We further employed the LOC as a platform to explore the therapeutic efficacy of budesonide nebulization in conjunction with intravenous vitamin C for mitigating SI-ALI. This treatment regimen was based on clinical medication standards.²⁰ Following smoke exposure, 2.4 mg/mL vitamin C was introduced into the upper chamber for 4 h, while budesonide (diluted with normal saline at a 1:1 ratio) was administered into the lower chamber for 30 min. The results showed that the drug combination significantly reduced oxidative stress (Figure 7A). The mRNA expression of IL-1β, NF-κB, TNF-α, and IL-10 decreased in both epithelial and endothelial cells (Figure 7B-i,iii,iv,vi). IL-6 expression decreased in the endothelium but showed no significant change in the epithelium (Figure 7B-ii). The gene expression of caspase-3, a crucial apoptotic molecule, also decreased in both cell types within the treatment group (Figure 7B-v). These findings provide experimental evidence supporting the clinical application of budesonide nebulization combined with intravenous vitamin C for reducing inflammation, oxidative stress, and apoptosis in fire-related SI-ALI.

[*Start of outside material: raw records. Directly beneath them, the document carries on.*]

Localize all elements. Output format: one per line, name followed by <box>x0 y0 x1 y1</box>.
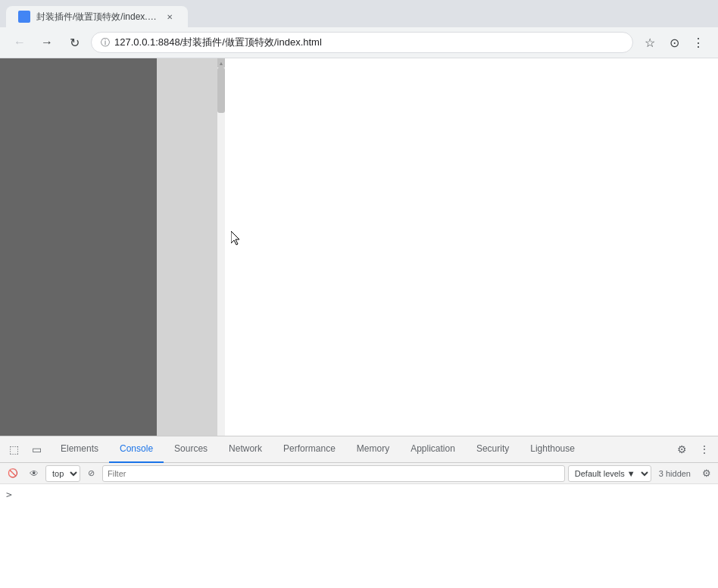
console-eye-button[interactable]: 👁 <box>26 465 42 482</box>
tab-close-button[interactable]: ✕ <box>164 11 176 23</box>
devtools-settings-button[interactable]: ⚙ <box>671 439 692 460</box>
console-block-button[interactable]: ⊘ <box>83 465 99 482</box>
devtools-tab-security[interactable]: Security <box>466 436 520 463</box>
devtools-tab-application[interactable]: Application <box>400 436 466 463</box>
lock-icon: ⓘ <box>101 36 110 49</box>
browser-tab[interactable]: 封装插件/做置顶特效/index.html ✕ <box>6 6 188 27</box>
page-content: ▲ ▼ <box>0 58 718 464</box>
browser-chrome: 封装插件/做置顶特效/index.html ✕ ← → ↻ ⓘ 127.0.0.… <box>0 0 718 58</box>
devtools-settings-area: ⚙ ⋮ <box>671 439 715 460</box>
console-toolbar: 🚫 👁 top ⊘ Default levels ▼ 3 hidden ⚙ <box>0 463 718 484</box>
cursor <box>231 231 242 246</box>
devtools-tab-elements[interactable]: Elements <box>50 436 109 463</box>
profile-button[interactable]: ⊙ <box>663 32 685 53</box>
url-text: 127.0.0.1:8848/封装插件/做置顶特效/index.html <box>114 36 623 49</box>
devtools-tab-lighthouse[interactable]: Lighthouse <box>520 436 585 463</box>
devtools-tab-network[interactable]: Network <box>218 436 273 463</box>
devtools-device-button[interactable]: ▭ <box>26 439 47 460</box>
devtools-tab-performance[interactable]: Performance <box>273 436 346 463</box>
devtools-panel: ⬚ ▭ Elements Console Sources Network Per… <box>0 436 718 588</box>
hidden-count-badge: 3 hidden <box>654 469 695 478</box>
scrollbar[interactable]: ▲ ▼ <box>217 58 225 464</box>
toolbar-right: ☆ ⊙ ⋮ <box>639 32 709 53</box>
browser-toolbar: ← → ↻ ⓘ 127.0.0.1:8848/封装插件/做置顶特效/index.… <box>0 27 718 58</box>
tab-favicon <box>18 11 30 23</box>
scrollbar-track[interactable] <box>217 67 225 455</box>
address-bar[interactable]: ⓘ 127.0.0.1:8848/封装插件/做置顶特效/index.html <box>91 32 633 53</box>
dark-panel <box>0 58 157 464</box>
console-filter-input[interactable] <box>102 465 565 482</box>
devtools-tab-memory[interactable]: Memory <box>346 436 400 463</box>
reload-button[interactable]: ↻ <box>64 32 85 53</box>
menu-button[interactable]: ⋮ <box>688 32 709 53</box>
devtools-tab-bar: ⬚ ▭ Elements Console Sources Network Per… <box>0 436 718 463</box>
devtools-more-button[interactable]: ⋮ <box>694 439 715 460</box>
devtools-tab-console[interactable]: Console <box>109 436 164 463</box>
console-levels-select[interactable]: Default levels ▼ <box>568 465 651 482</box>
devtools-inspect-button[interactable]: ⬚ <box>3 439 24 460</box>
console-clear-button[interactable]: 🚫 <box>3 465 23 482</box>
scrollbar-up-arrow[interactable]: ▲ <box>217 58 225 67</box>
forward-button[interactable]: → <box>36 32 58 53</box>
console-context-select[interactable]: top <box>45 465 80 482</box>
light-panel <box>157 58 217 464</box>
devtools-left-icons: ⬚ ▭ <box>3 439 47 460</box>
console-prompt[interactable]: > <box>6 489 12 500</box>
devtools-tab-sources[interactable]: Sources <box>164 436 218 463</box>
console-content: > <box>0 484 718 588</box>
back-button[interactable]: ← <box>9 32 30 53</box>
tab-bar: 封装插件/做置顶特效/index.html ✕ <box>0 0 718 27</box>
tab-title: 封装插件/做置顶特效/index.html <box>36 11 158 23</box>
scrollbar-thumb[interactable] <box>217 67 225 113</box>
bookmark-button[interactable]: ☆ <box>639 32 660 53</box>
console-settings-icon[interactable]: ⚙ <box>698 465 715 482</box>
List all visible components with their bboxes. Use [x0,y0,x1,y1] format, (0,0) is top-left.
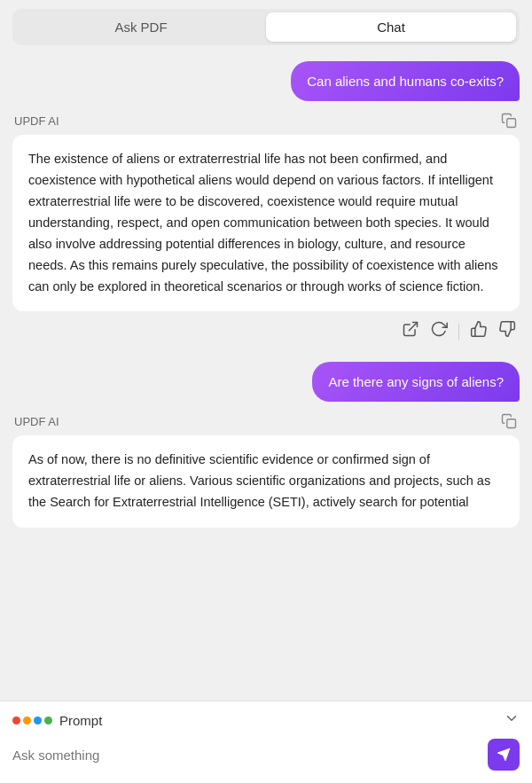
dots-icon [12,716,52,724]
bottom-area: Prompt [0,701,532,783]
prompt-left: Prompt [12,713,102,728]
thumbs-up-icon[interactable] [470,320,488,342]
action-bar-1 [12,311,520,346]
ai-label-row-2: UPDF AI [12,412,520,430]
dot-red [12,716,20,724]
external-link-icon[interactable] [402,320,419,342]
ai-bubble-1: The existence of aliens or extraterrestr… [12,135,520,311]
ai-label-row-1: UPDF AI [12,112,520,129]
copy-icon-2[interactable] [500,412,518,430]
tab-ask-pdf[interactable]: Ask PDF [16,12,266,42]
user-bubble-1: Can aliens and humans co-exits? [291,61,520,101]
tab-chat[interactable]: Chat [266,12,516,42]
chat-area: Can aliens and humans co-exits? UPDF AI … [0,52,532,701]
svg-rect-0 [507,119,516,128]
send-icon [497,748,511,762]
ai-bubble-2: As of now, there is no definitive scient… [12,435,520,528]
chevron-down-icon[interactable] [504,710,520,730]
svg-line-1 [409,323,417,331]
ai-block-1: UPDF AI The existence of aliens or extra… [12,112,520,346]
ai-block-2: UPDF AI As of now, there is no definitiv… [12,412,520,528]
dot-green [44,716,52,724]
svg-rect-2 [507,419,516,428]
dot-yellow [23,716,31,724]
user-message-2: Are there any signs of aliens? [12,362,520,402]
refresh-icon[interactable] [430,320,448,342]
ai-label-1: UPDF AI [14,114,59,128]
prompt-label: Prompt [59,713,102,728]
send-button[interactable] [488,739,520,771]
ask-input[interactable] [12,748,481,763]
user-message-1: Can aliens and humans co-exits? [12,61,520,101]
ai-label-2: UPDF AI [14,415,59,428]
copy-icon-1[interactable] [500,112,518,129]
action-divider [458,324,459,340]
input-row [12,739,520,771]
thumbs-down-icon[interactable] [498,320,516,342]
tab-bar: Ask PDF Chat [12,9,520,45]
prompt-row: Prompt [12,710,520,730]
user-bubble-2: Are there any signs of aliens? [312,362,520,402]
dot-blue [34,716,42,724]
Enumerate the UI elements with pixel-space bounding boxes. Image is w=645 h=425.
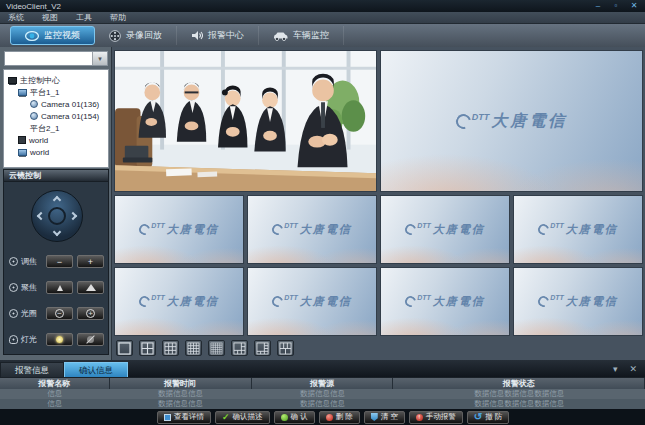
col-alarm-source: 报警源 xyxy=(252,378,394,389)
red-dot-icon xyxy=(326,414,333,421)
tree-item-label: 主控制中心 xyxy=(20,75,60,86)
crescent-icon xyxy=(403,222,418,237)
video-tile-placeholder[interactable]: DTT大唐電信 xyxy=(114,267,244,336)
minimize-button[interactable]: – xyxy=(593,1,603,11)
layout-16-icon xyxy=(187,342,200,355)
layout-9-button[interactable] xyxy=(162,340,179,356)
datang-logo: DTT大唐電信 xyxy=(405,294,485,309)
video-tile-placeholder[interactable]: DTT大唐電信 xyxy=(380,195,510,264)
menu-help[interactable]: 帮助 xyxy=(110,12,126,23)
video-tile-placeholder[interactable]: DTT大唐電信 xyxy=(380,50,643,192)
video-tile-placeholder[interactable]: DTT大唐電信 xyxy=(247,267,377,336)
focus-near-button[interactable] xyxy=(46,281,73,294)
zoom-out-button[interactable]: − xyxy=(46,255,73,268)
light-off-button[interactable] xyxy=(77,333,104,346)
close-button[interactable]: ✕ xyxy=(629,1,639,11)
ptz-dpad[interactable] xyxy=(31,190,83,242)
tree-item-camera-136[interactable]: Camera 01(136) xyxy=(4,98,108,110)
menu-view[interactable]: 视图 xyxy=(42,12,58,23)
layout-25-icon xyxy=(210,342,223,355)
focus-far-button[interactable] xyxy=(77,281,104,294)
ptz-row-label: 灯光 xyxy=(21,334,42,345)
col-alarm-name: 报警名称 xyxy=(0,378,110,389)
confirm-button[interactable]: 确 认 xyxy=(274,411,315,424)
arrow-up-icon[interactable] xyxy=(53,196,61,204)
view-details-button[interactable]: 查看详情 xyxy=(157,411,211,424)
cell-alarm-status: 数据信息数据信息数据信息 xyxy=(393,399,645,409)
tree-item-platform1[interactable]: 平台1_1 xyxy=(4,86,108,98)
tree-item-label: Camera 01(154) xyxy=(41,112,99,121)
tab-alarm-info[interactable]: 报警信息 xyxy=(0,362,64,377)
tree-item-platform2[interactable]: 平台2_1 xyxy=(4,122,108,134)
video-tile-placeholder[interactable]: DTT大唐電信 xyxy=(513,267,643,336)
video-tile-placeholder[interactable]: DTT大唐電信 xyxy=(247,195,377,264)
tree-item-label: world xyxy=(29,136,48,145)
tab-confirm-info[interactable]: 确认信息 xyxy=(64,362,128,377)
video-tile-placeholder[interactable]: DTT大唐電信 xyxy=(513,195,643,264)
zoom-in-button[interactable]: + xyxy=(77,255,104,268)
datang-logo: DTT大唐電信 xyxy=(272,294,352,309)
manual-alarm-button[interactable]: !手动报警 xyxy=(409,411,463,424)
dpad-center[interactable] xyxy=(48,207,66,225)
tab-playback[interactable]: 录像回放 xyxy=(95,26,177,45)
tab-label: 监控视频 xyxy=(44,29,80,42)
table-row[interactable]: 信息 数据信息信息 数据信息信息 数据信息数据信息数据信息 xyxy=(0,399,645,409)
menu-bar: 系统 视图 工具 帮助 xyxy=(0,12,645,24)
layout-25-button[interactable] xyxy=(208,340,225,356)
logo-abbr: DTT xyxy=(472,112,490,122)
delete-button[interactable]: 删 除 xyxy=(319,411,360,424)
tab-vehicle-monitor[interactable]: 车辆监控 xyxy=(259,26,344,45)
tab-alarm-center[interactable]: 报警中心 xyxy=(177,26,259,45)
ptz-row-label: 调焦 xyxy=(21,256,42,267)
crescent-icon xyxy=(270,222,285,237)
light-on-button[interactable] xyxy=(46,333,73,346)
logo-name: 大唐電信 xyxy=(433,294,485,309)
collapse-panel-icon[interactable]: ▾ xyxy=(613,364,618,374)
layout-16-button[interactable] xyxy=(185,340,202,356)
tab-label: 车辆监控 xyxy=(293,29,329,42)
logo-name: 大唐電信 xyxy=(566,294,618,309)
video-tile-placeholder[interactable]: DTT大唐電信 xyxy=(380,267,510,336)
manual-alarm-icon: ! xyxy=(416,414,423,421)
layout-6-button[interactable] xyxy=(277,340,294,356)
table-row[interactable]: 信息 数据信息信息 数据信息信息 数据信息数据信息数据信息 xyxy=(0,389,645,399)
layout-1-7-button[interactable] xyxy=(254,340,271,356)
arrow-down-icon[interactable] xyxy=(53,228,61,236)
menu-system[interactable]: 系统 xyxy=(8,12,24,23)
logo-abbr: DTT xyxy=(284,294,298,301)
disarm-button[interactable]: 撤 防 xyxy=(467,411,509,424)
close-panel-icon[interactable]: ✕ xyxy=(629,364,637,374)
crescent-icon xyxy=(536,222,551,237)
layout-1-button[interactable] xyxy=(116,340,133,356)
video-area: DTT大唐電信 DTT大唐電信 DTT大唐電信 DTT大唐電信 DTT大唐電信 … xyxy=(112,47,645,360)
alarm-tabs: 报警信息 确认信息 ▾ ✕ xyxy=(0,360,645,377)
combo-value xyxy=(5,52,92,65)
arrow-left-icon[interactable] xyxy=(37,212,45,220)
tree-item-control-center[interactable]: 主控制中心 xyxy=(4,74,108,86)
logo-name: 大唐電信 xyxy=(300,294,352,309)
iris-open-button[interactable] xyxy=(77,307,104,320)
panel-controls: ▾ ✕ xyxy=(613,364,645,377)
focus-near-icon xyxy=(57,285,63,291)
crescent-icon xyxy=(137,222,152,237)
layout-1-5-button[interactable] xyxy=(231,340,248,356)
logo-name: 大唐電信 xyxy=(167,294,219,309)
menu-tools[interactable]: 工具 xyxy=(76,12,92,23)
device-combo[interactable] xyxy=(4,51,108,66)
clear-button[interactable]: 清 空 xyxy=(364,411,405,424)
video-tile-live[interactable] xyxy=(114,50,377,192)
maximize-button[interactable]: ▫ xyxy=(611,1,621,11)
tree-item-camera-154[interactable]: Camera 01(154) xyxy=(4,110,108,122)
arrow-right-icon[interactable] xyxy=(69,212,77,220)
tab-monitor-video[interactable]: 监控视频 xyxy=(10,26,95,45)
iris-close-button[interactable] xyxy=(46,307,73,320)
ptz-row-label: 光圈 xyxy=(21,308,42,319)
tree-item-world-2[interactable]: world xyxy=(4,146,108,158)
confirm-description-button[interactable]: 确认描述 xyxy=(215,411,270,424)
layout-4-button[interactable] xyxy=(139,340,156,356)
green-dot-icon xyxy=(281,414,288,421)
check-icon xyxy=(222,412,230,422)
chevron-down-icon[interactable] xyxy=(92,52,107,65)
tree-item-world-1[interactable]: world xyxy=(4,134,108,146)
video-tile-placeholder[interactable]: DTT大唐電信 xyxy=(114,195,244,264)
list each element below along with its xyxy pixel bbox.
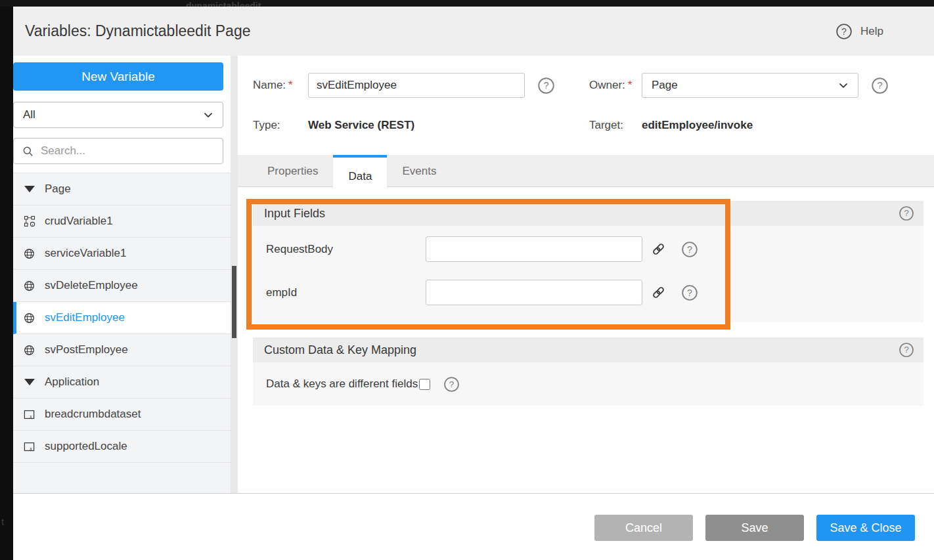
type-value: Web Service (REST)	[308, 119, 525, 132]
help-label[interactable]: Help	[860, 25, 883, 38]
type-label: Type:	[253, 119, 308, 132]
dialog-footer: Cancel Save Save & Close	[13, 493, 934, 560]
variable-label: supportedLocale	[45, 440, 127, 453]
required-marker: *	[628, 79, 633, 91]
new-variable-button[interactable]: New Variable	[13, 62, 223, 91]
bind-link-icon[interactable]	[651, 242, 666, 257]
name-label: Name:*	[253, 79, 308, 92]
different-fields-checkbox[interactable]	[419, 379, 430, 390]
variable-form-row-1: Name:* Owner:* Page	[253, 73, 923, 98]
checkbox-help-icon[interactable]	[443, 376, 460, 393]
variables-dialog: Variables: Dynamictableedit Page Help Ne…	[13, 7, 934, 560]
owner-help-icon[interactable]	[871, 77, 889, 95]
search-input[interactable]	[41, 144, 216, 158]
field-help-icon[interactable]	[681, 241, 698, 258]
custom-mapping-header: Custom Data & Key Mapping	[253, 337, 923, 362]
tab-properties[interactable]: Properties	[252, 155, 333, 187]
collapse-triangle-icon	[23, 186, 35, 192]
sidebar-item-svPostEmployee[interactable]: svPostEmployee	[13, 334, 231, 366]
different-fields-label: Data & keys are different fields	[266, 377, 418, 391]
variable-filter-select[interactable]: All	[13, 102, 223, 128]
name-input[interactable]	[308, 73, 525, 98]
bind-link-icon[interactable]	[651, 285, 666, 300]
group-label: Application	[45, 376, 99, 389]
collapse-triangle-icon	[23, 379, 35, 385]
section-help-icon[interactable]	[899, 342, 914, 358]
detail-tabs: Properties Data Events	[238, 155, 934, 187]
help-icon[interactable]	[835, 23, 853, 40]
tab-data[interactable]: Data	[333, 155, 387, 196]
name-help-icon[interactable]	[537, 77, 555, 95]
sidebar-item-supportedLocale[interactable]: supportedLocale	[13, 431, 231, 463]
background-page-name: dynamictableedit	[186, 1, 261, 7]
save-button[interactable]: Save	[705, 515, 804, 541]
model-variable-icon	[23, 441, 35, 453]
section-help-icon[interactable]	[899, 205, 914, 221]
scrollbar-thumb[interactable]	[232, 266, 236, 338]
custom-mapping-body: Data & keys are different fields	[253, 362, 923, 406]
search-icon	[22, 145, 34, 158]
section-title: Input Fields	[264, 207, 899, 221]
service-variable-icon	[23, 312, 35, 324]
chevron-down-icon	[837, 79, 850, 92]
group-header-application[interactable]: Application	[13, 366, 231, 398]
model-variable-icon	[23, 408, 35, 421]
field-row-requestbody: RequestBody	[266, 236, 923, 262]
service-variable-icon	[23, 248, 35, 260]
target-label: Target:	[589, 119, 642, 132]
cancel-button[interactable]: Cancel	[594, 515, 693, 541]
owner-select[interactable]: Page	[642, 73, 858, 98]
dialog-titlebar: Variables: Dynamictableedit Page Help	[13, 7, 934, 56]
variable-label: crudVariable1	[45, 215, 113, 228]
group-header-page[interactable]: Page	[13, 173, 231, 205]
empid-input[interactable]	[426, 280, 642, 305]
variable-label: svDeleteEmployee	[45, 279, 138, 292]
requestbody-input[interactable]	[426, 236, 642, 262]
crud-variable-icon	[23, 215, 35, 227]
filter-selected-value: All	[23, 108, 202, 121]
save-and-close-button[interactable]: Save & Close	[816, 515, 915, 541]
variable-list: Page crudVariable1 serviceVariable1 svDe…	[13, 173, 231, 493]
sidebar-item-breadcrumbdataset[interactable]: breadcrumbdataset	[13, 398, 231, 431]
variable-label: svPostEmployee	[45, 343, 128, 356]
input-fields-section: Input Fields RequestBody empId	[253, 201, 923, 322]
background-left-hint: t	[1, 516, 4, 527]
variables-sidebar: New Variable All Page cr	[13, 56, 231, 493]
screen: dynamictableedit t Variables: Dynamictab…	[0, 0, 934, 560]
variable-search[interactable]	[13, 138, 223, 164]
sidebar-scrollbar[interactable]	[231, 56, 238, 493]
service-variable-icon	[23, 280, 35, 292]
sidebar-item-svEditEmployee[interactable]: svEditEmployee	[13, 302, 231, 334]
dialog-help[interactable]: Help	[835, 23, 883, 40]
required-marker: *	[288, 79, 293, 91]
variable-label: serviceVariable1	[45, 247, 126, 260]
group-label: Page	[45, 183, 71, 196]
tab-events[interactable]: Events	[387, 155, 451, 187]
sidebar-item-serviceVariable1[interactable]: serviceVariable1	[13, 238, 231, 270]
section-title: Custom Data & Key Mapping	[264, 343, 899, 357]
chevron-down-icon	[202, 108, 215, 121]
owner-selected-value: Page	[652, 79, 837, 92]
field-help-icon[interactable]	[681, 284, 698, 301]
field-label: RequestBody	[266, 243, 426, 256]
dialog-content: New Variable All Page cr	[13, 56, 934, 493]
input-fields-body: RequestBody empId	[253, 226, 923, 322]
variable-form-row-2: Type: Web Service (REST) Target: editEmp…	[253, 119, 923, 132]
custom-mapping-section: Custom Data & Key Mapping Data & keys ar…	[253, 337, 923, 406]
dialog-title: Variables: Dynamictableedit Page	[25, 22, 835, 40]
field-row-empid: empId	[266, 280, 923, 305]
data-tab-content: Input Fields RequestBody empId	[253, 201, 923, 406]
service-variable-icon	[23, 344, 35, 356]
input-fields-header: Input Fields	[253, 201, 923, 226]
variable-detail-panel: Name:* Owner:* Page Type:	[238, 56, 934, 493]
sidebar-item-crudVariable1[interactable]: crudVariable1	[13, 205, 231, 238]
variable-label: svEditEmployee	[45, 311, 125, 324]
sidebar-item-svDeleteEmployee[interactable]: svDeleteEmployee	[13, 270, 231, 302]
target-value: editEmployee/invoke	[642, 119, 858, 132]
owner-label: Owner:*	[589, 79, 642, 92]
background-app-toolbar: dynamictableedit	[0, 0, 934, 7]
variable-label: breadcrumbdataset	[45, 408, 141, 421]
field-label: empId	[266, 286, 426, 299]
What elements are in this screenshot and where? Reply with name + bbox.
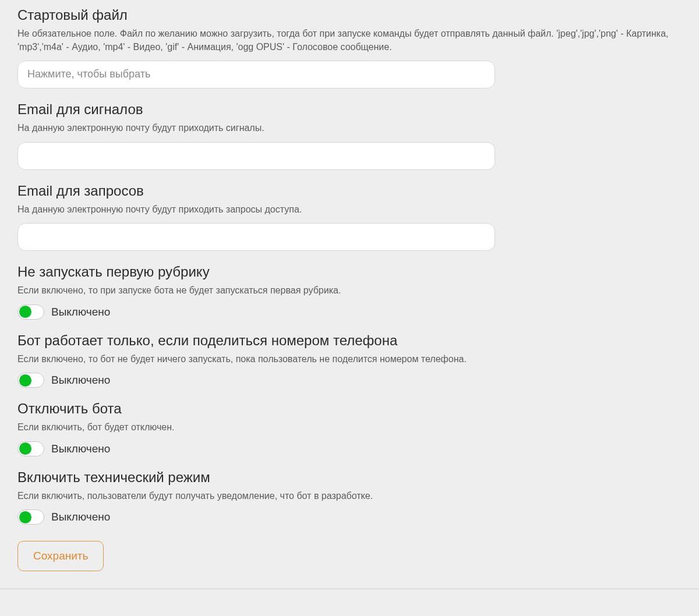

3.7 Reproduction and verification of SI-ALI by human-derived lung organoid on chip

Acknowledging the distinct differences between cell lines and primary cells, we sought to validate our findings using human-derived lung organoids. Bright-field microscopy illustrated the development and characteristic self-organization of lung organoids (Figure 8A). Immunofluorescence staining confirmed their terminal differentiation into alveoli, identified by SFTPC and E-cadherin biomarkers (Figure 8B), without expression of the airway basal cell marker KRT5 (not shown). Subsequently, we incorporated lung-organoid-derived epithelial cells into the lung chip system. Immunofluorescence images revealed the morphological features of the epithelium on the chip (Figure 8C). These cells retained the expression of alveolar-specific markers (SFTPC and E-cadherin), resembling normal lung tissue to some extent.

We further validated the SI-ALI-related genes identified in the previous experiment. The mRNA expression levels of TST, NIT1, and RAP1GDS1 were reduced in both lung-organoid-derived epithelial cells and endothelial cells in the smoke-exposed group (Figure 8E-ii,iv,v). The mRNA expression of KRR1 increased in epithelial cells but decreased in endothelial cells in the smoke-exposed group (Figure 8E-ii). The expression of COMT and DOCK2 tended to increase in both lung-organoid-derived epithelial cells and endothelial cells in the smoke-exposed group (Figure 8E-i,vi), consistent with the proteomic findings from the chip model.

Upon administering the drug combination, qPCR analysis revealed varying degrees of reduction in the expression of inflammation-related genes (IL-1β, TNF-α, NF-κB, IL-6, and IL-10) across different cell components (Figure 8E-i‒iv,vi). These results were consistent with findings from the cell line chip model. However, the expression of the apoptosis-related gene caspase-3 showed no significant change in the treated group of lung-organoid-derived epithelial cells (Figure 8E-v).